> **Supplied information**:

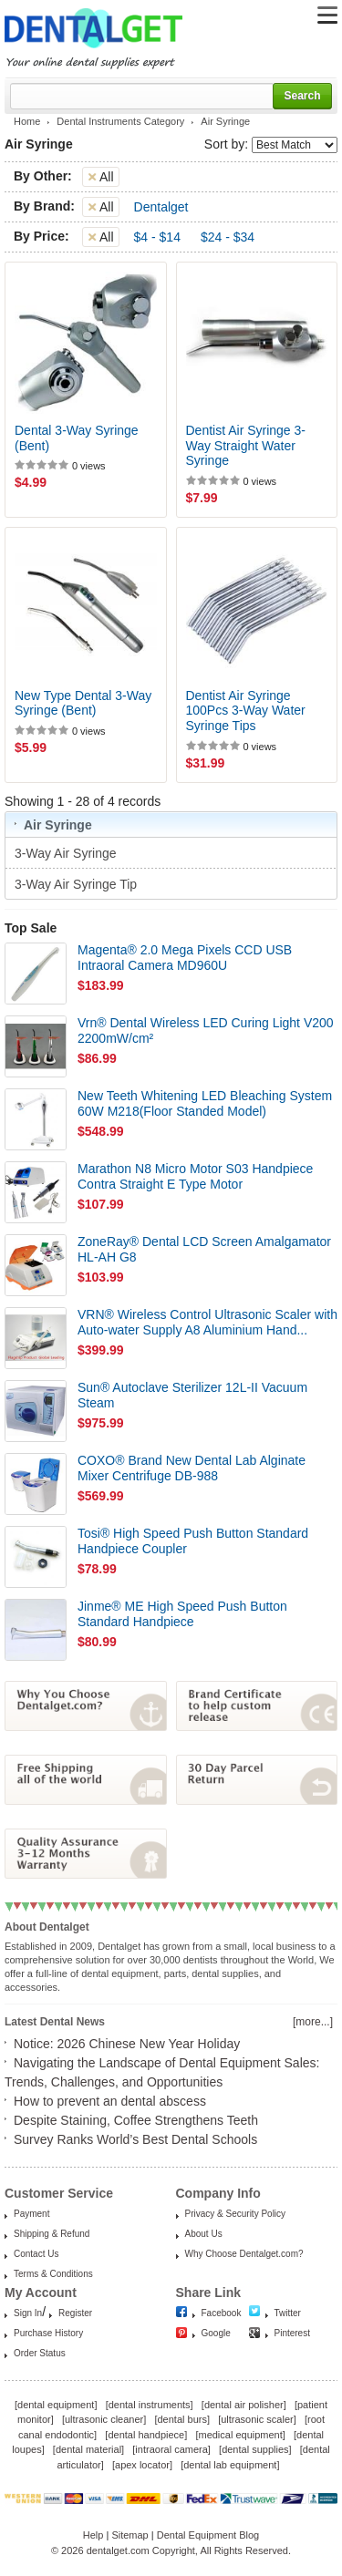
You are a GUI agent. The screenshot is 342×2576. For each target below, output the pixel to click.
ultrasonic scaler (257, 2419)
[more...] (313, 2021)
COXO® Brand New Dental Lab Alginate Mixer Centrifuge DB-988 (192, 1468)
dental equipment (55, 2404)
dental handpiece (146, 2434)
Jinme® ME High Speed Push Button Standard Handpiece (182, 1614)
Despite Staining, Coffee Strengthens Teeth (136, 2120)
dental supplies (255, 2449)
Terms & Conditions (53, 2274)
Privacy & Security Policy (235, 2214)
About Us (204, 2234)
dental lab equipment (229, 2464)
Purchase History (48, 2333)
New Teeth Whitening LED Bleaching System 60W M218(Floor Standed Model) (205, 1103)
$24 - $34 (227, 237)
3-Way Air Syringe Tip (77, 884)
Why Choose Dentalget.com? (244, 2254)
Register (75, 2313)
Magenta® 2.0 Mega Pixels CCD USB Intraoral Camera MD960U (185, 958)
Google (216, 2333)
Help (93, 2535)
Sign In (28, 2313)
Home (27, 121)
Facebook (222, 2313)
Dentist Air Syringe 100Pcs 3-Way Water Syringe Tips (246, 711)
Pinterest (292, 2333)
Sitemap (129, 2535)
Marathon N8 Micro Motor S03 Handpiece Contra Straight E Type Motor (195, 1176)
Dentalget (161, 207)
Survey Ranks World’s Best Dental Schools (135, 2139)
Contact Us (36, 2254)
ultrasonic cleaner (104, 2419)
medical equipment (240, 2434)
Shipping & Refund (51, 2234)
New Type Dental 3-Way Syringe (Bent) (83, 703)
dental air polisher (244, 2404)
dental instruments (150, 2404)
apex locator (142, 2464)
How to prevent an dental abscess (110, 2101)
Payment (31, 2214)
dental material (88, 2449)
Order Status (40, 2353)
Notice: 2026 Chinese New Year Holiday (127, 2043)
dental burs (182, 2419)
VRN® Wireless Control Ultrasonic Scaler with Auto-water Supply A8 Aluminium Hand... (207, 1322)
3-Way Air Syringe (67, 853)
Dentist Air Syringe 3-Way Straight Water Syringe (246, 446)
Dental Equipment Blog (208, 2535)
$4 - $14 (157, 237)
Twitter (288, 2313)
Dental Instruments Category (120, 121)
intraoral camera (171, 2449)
...
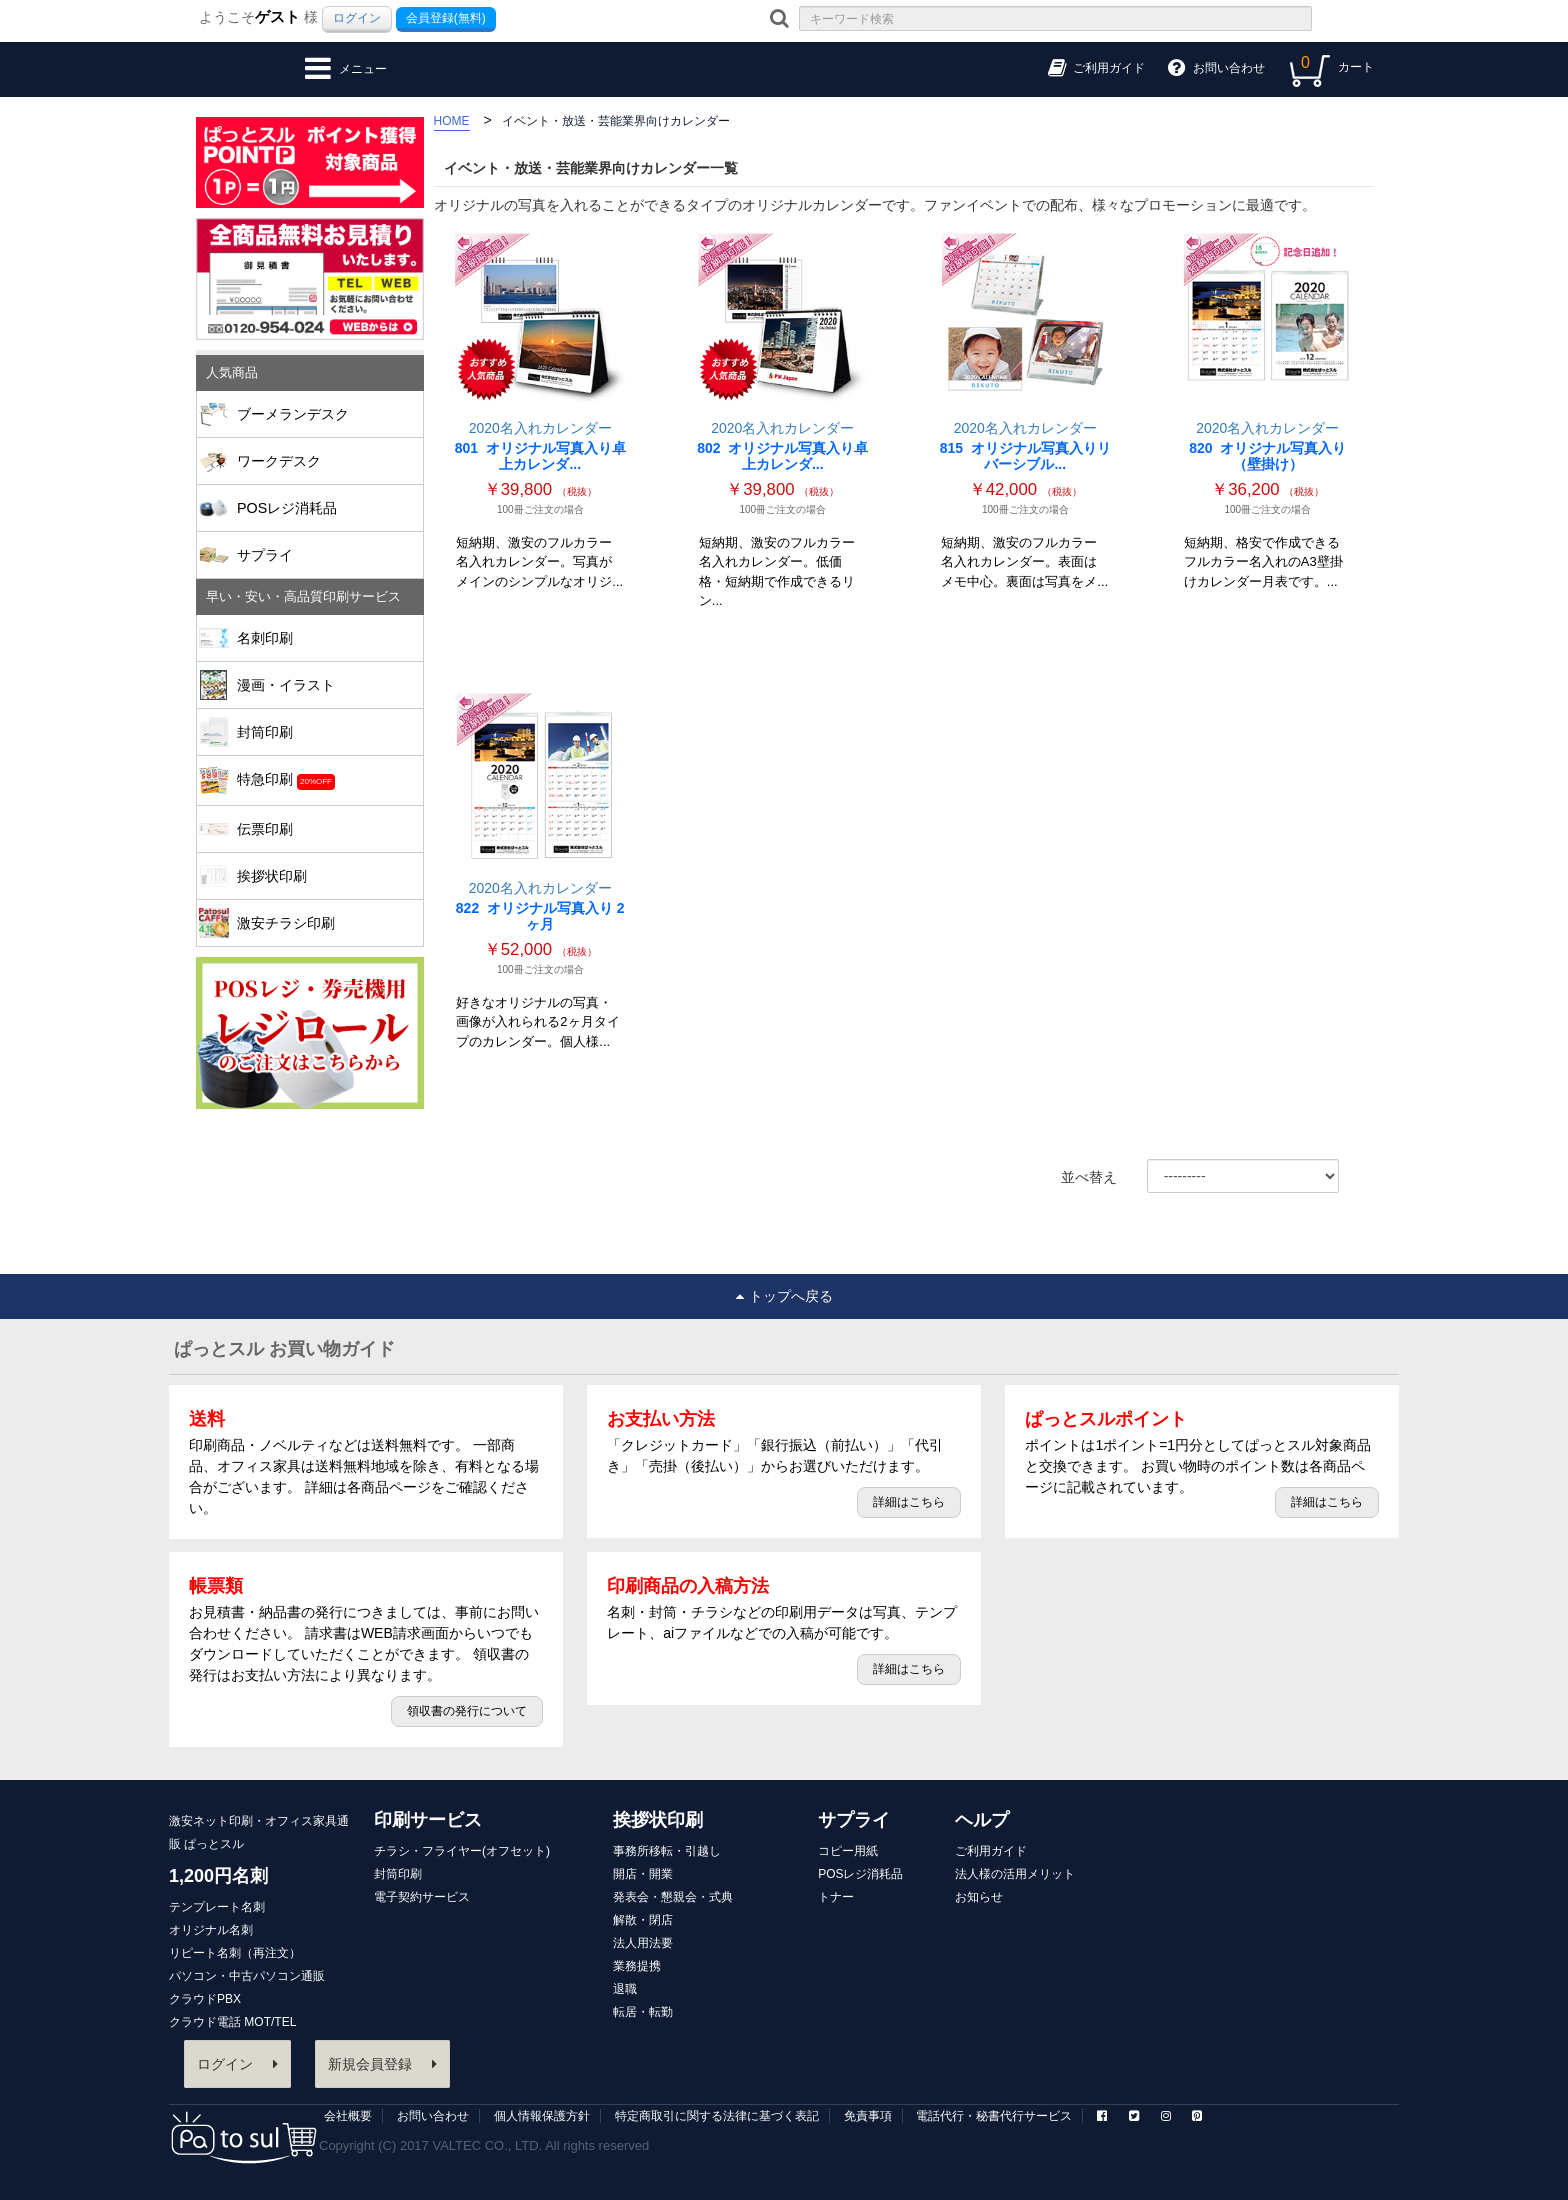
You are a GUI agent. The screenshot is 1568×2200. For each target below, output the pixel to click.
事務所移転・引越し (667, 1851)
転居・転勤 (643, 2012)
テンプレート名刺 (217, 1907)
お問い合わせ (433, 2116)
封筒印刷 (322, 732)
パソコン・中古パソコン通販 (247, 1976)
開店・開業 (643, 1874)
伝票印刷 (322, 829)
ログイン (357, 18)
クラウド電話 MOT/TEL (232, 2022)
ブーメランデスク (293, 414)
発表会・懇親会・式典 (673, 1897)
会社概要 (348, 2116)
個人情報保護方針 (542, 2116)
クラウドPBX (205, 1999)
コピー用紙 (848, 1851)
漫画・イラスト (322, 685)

> **Prompt**: Copy, from the material, each line that holds the string "Teeth".

> **Response to this exercise**:
Despite Staining, Coffee Strengthens Teeth (136, 2120)
New Teeth Whitening LED Bleaching System 60W M218(Floor Standed Model) (205, 1103)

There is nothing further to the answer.